First find the line containing "et après avoir démontré son savoir" in the data, then set it down exactly along with every line after it, through the last.

DATA EXTRACT:
---+---

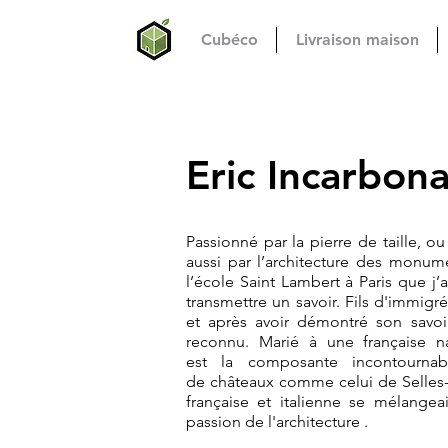
Cubéco
Livraison maison
Eric Incarbon
Passionné par la pierre de taille, ou
aussi par l’architecture des monum
l’école Saint Lambert à Paris que j’
transmettre un savoir. Fils d'immigré 
et après avoir démontré son savoir
reconnu. Marié à une française n
est la composante incontournab
de châteaux comme celui de Selles-s
française et italienne se mélang
passion de l'architecture .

---+---

WORKED SOLUTION:
et après avoir démontré son savoir
reconnu. Marié à une française n
est la composante incontournab
de châteaux comme celui de Selles-s
française et italienne se mélang
passion de l'architecture .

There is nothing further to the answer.